Problem statement: Print all of the entries exactly, minus the pictures.
** Opening Provided records block **
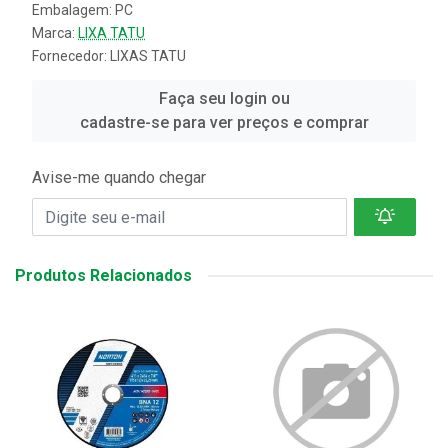
Embalagem: PC
Marca:
LIXA TATU
Fornecedor:
LIXAS TATU
Faça seu login ou
cadastre-se para ver preços e comprar
Avise-me quando chegar
Produtos Relacionados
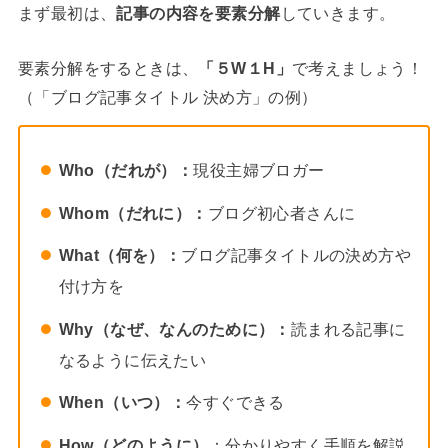
まず最初は、
記事の内容を要素分解
していきます。
要素分解をするときは、
「５W１H」
で考えましょう！
（「ブログ記事タイトル 決め方」の例）
Who（だれが）：
現役主婦ブロガー
Whom（だれに）：
ブログ初心者さんに
What（何を）：
ブログ記事タイトルの決め方や
付け方を
Why（なぜ、なんのために）：
読まれる記事に
なるように伝えたい
When（いつ）：
今すぐできる
How（どのように）
：分かりやすく手順を解説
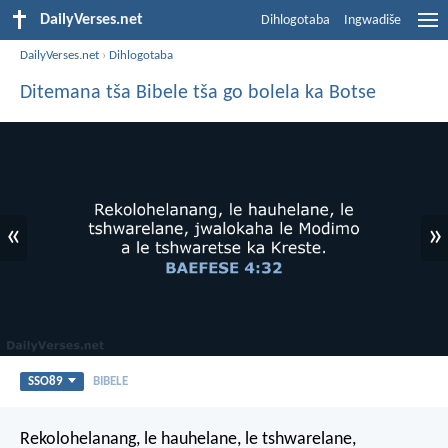
DailyVerses.net
Dihlogotaba
Ingwadiše
DailyVerses.net
›
Dihlogotaba
Ditemana tša Bibele tša go bolela ka Botse
«
»
SSO89
BIBELE
Rekolohelanang, le hauhelane, le tshwarelane,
** Closing Provided records block **
Answer to this problem:
Embalagem: PC
Marca:
LIXA TATU
Fornecedor:
LIXAS TATU
Faça seu login ou
cadastre-se para ver preços e comprar
Avise-me quando chegar
Produtos Relacionados
まず最初は、
記事の内容を要素分解
していきます。
要素分解をするときは、
「５W１H」
で考えましょう！
（「ブログ記事タイトル 決め方」の例）
Who（だれが）：
現役主婦ブロガー
Whom（だれに）：
ブログ初心者さんに
What（何を）：
ブログ記事タイトルの決め方や
付け方を
Why（なぜ、なんのために）：
読まれる記事に
なるように伝えたい
When（いつ）：
今すぐできる
How（どのように）
：分かりやすく手順を解説
DailyVerses.net
Dihlogotaba
Ingwadiše
DailyVerses.net
›
Dihlogotaba
Ditemana tša Bibele tša go bolela ka Botse
«
»
SSO89
BIBELE
Rekolohelanang, le hauhelane, le tshwarelane,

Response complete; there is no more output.